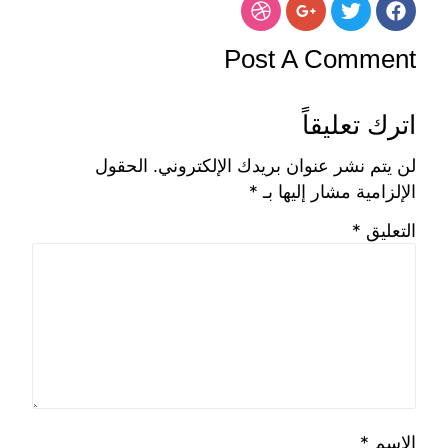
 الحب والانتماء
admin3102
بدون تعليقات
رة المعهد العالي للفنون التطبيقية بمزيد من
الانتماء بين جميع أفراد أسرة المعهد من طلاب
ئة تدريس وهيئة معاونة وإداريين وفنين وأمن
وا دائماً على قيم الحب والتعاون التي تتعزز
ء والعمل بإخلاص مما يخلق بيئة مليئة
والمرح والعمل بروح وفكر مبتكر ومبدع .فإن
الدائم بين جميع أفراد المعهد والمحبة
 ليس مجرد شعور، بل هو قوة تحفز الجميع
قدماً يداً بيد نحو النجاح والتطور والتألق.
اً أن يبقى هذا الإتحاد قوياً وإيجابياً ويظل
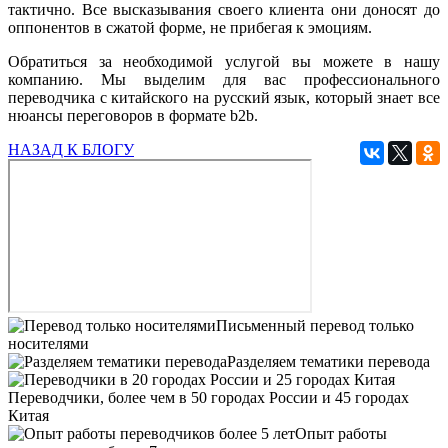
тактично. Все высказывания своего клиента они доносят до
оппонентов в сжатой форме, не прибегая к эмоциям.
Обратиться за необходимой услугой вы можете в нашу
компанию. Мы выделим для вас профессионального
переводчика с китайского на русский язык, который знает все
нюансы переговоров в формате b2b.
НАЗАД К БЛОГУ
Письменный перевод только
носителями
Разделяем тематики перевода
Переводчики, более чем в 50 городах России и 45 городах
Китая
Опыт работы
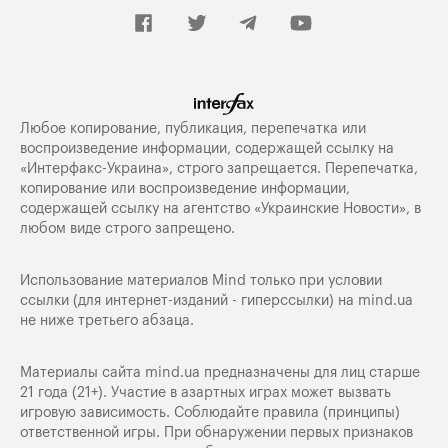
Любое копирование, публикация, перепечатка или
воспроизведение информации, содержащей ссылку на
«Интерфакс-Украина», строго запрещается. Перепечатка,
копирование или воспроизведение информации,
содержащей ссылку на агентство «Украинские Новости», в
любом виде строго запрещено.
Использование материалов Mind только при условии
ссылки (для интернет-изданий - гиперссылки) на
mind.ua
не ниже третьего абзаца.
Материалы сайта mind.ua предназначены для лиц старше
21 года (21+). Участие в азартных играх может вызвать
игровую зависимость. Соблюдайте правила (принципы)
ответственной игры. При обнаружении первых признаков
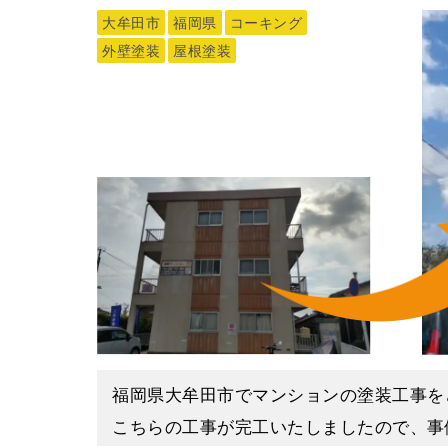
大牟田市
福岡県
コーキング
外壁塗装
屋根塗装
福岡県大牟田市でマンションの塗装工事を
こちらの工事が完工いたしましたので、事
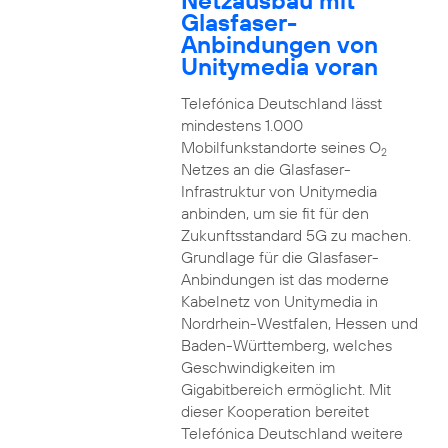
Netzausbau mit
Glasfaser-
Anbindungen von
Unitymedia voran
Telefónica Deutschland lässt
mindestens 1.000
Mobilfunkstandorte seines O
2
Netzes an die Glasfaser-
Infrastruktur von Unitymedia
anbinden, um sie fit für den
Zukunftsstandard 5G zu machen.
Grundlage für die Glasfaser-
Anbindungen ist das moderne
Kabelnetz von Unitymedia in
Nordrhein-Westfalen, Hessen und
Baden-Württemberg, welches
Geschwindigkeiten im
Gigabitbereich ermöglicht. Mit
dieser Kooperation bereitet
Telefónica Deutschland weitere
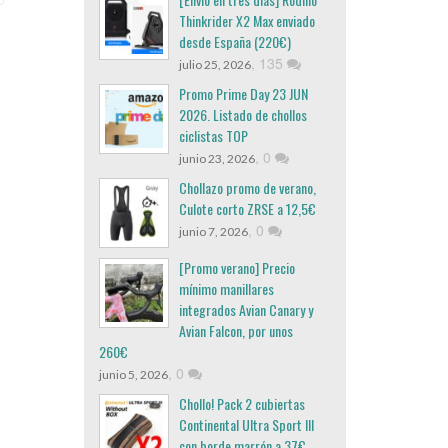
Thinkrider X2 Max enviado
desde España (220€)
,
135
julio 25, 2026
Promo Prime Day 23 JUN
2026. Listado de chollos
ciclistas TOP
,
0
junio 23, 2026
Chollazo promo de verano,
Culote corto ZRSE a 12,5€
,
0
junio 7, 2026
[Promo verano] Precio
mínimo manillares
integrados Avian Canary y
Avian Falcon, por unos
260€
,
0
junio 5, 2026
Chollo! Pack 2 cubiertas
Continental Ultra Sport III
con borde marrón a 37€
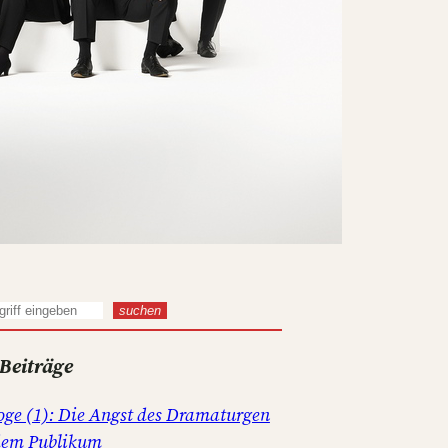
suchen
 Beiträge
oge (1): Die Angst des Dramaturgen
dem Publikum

•••

### What you will do
Reproduce only the lines running from the beginning of the entries above to the line holding "Telefónica Deutschland weitere", inclusive. Pictures stay out of the copy.

### Solved exercise
 الحب والانتماء
admin3102
بدون تعليقات
رة المعهد العالي للفنون التطبيقية بمزيد من
الانتماء بين جميع أفراد أسرة المعهد من طلاب
ئة تدريس وهيئة معاونة وإداريين وفنين وأمن
وا دائماً على قيم الحب والتعاون التي تتعزز
ء والعمل بإخلاص مما يخلق بيئة مليئة
والمرح والعمل بروح وفكر مبتكر ومبدع .فإن
الدائم بين جميع أفراد المعهد والمحبة
 ليس مجرد شعور، بل هو قوة تحفز الجميع
قدماً يداً بيد نحو النجاح والتطور والتألق.
اً أن يبقى هذا الإتحاد قوياً وإيجابياً ويظل
тактично. Все высказывания своего клиента они доносят до
оппонентов в сжатой форме, не прибегая к эмоциям.
Обратиться за необходимой услугой вы можете в нашу
компанию. Мы выделим для вас профессионального
переводчика с китайского на русский язык, который знает все
нюансы переговоров в формате b2b.
НАЗАД К БЛОГУ
Письменный перевод только
носителями
Разделяем тематики перевода
Переводчики, более чем в 50 городах России и 45 городах
Китая
Опыт работы
Любое копирование, публикация, перепечатка или
воспроизведение информации, содержащей ссылку на
«Интерфакс-Украина», строго запрещается. Перепечатка,
копирование или воспроизведение информации,
содержащей ссылку на агентство «Украинские Новости», в
любом виде строго запрещено.
Использование материалов Mind только при условии
ссылки (для интернет-изданий - гиперссылки) на
mind.ua
не ниже третьего абзаца.
Материалы сайта mind.ua предназначены для лиц старше
21 года (21+). Участие в азартных играх может вызвать
игровую зависимость. Соблюдайте правила (принципы)
ответственной игры. При обнаружении первых признаков
大牟田市
福岡県
コーキング
外壁塗装
屋根塗装
福岡県大牟田市でマンションの塗装工事を
こちらの工事が完工いたしましたので、事
Netzausbau mit
Glasfaser-
Anbindungen von
Unitymedia voran
Telefónica Deutschland lässt
mindestens 1.000
Mobilfunkstandorte seines O
2
Netzes an die Glasfaser-
Infrastruktur von Unitymedia
anbinden, um sie fit für den
Zukunftsstandard 5G zu machen.
Grundlage für die Glasfaser-
Anbindungen ist das moderne
Kabelnetz von Unitymedia in
Nordrhein-Westfalen, Hessen und
Baden-Württemberg, welches
Geschwindigkeiten im
Gigabitbereich ermöglicht. Mit
dieser Kooperation bereitet
Telefónica Deutschland weitere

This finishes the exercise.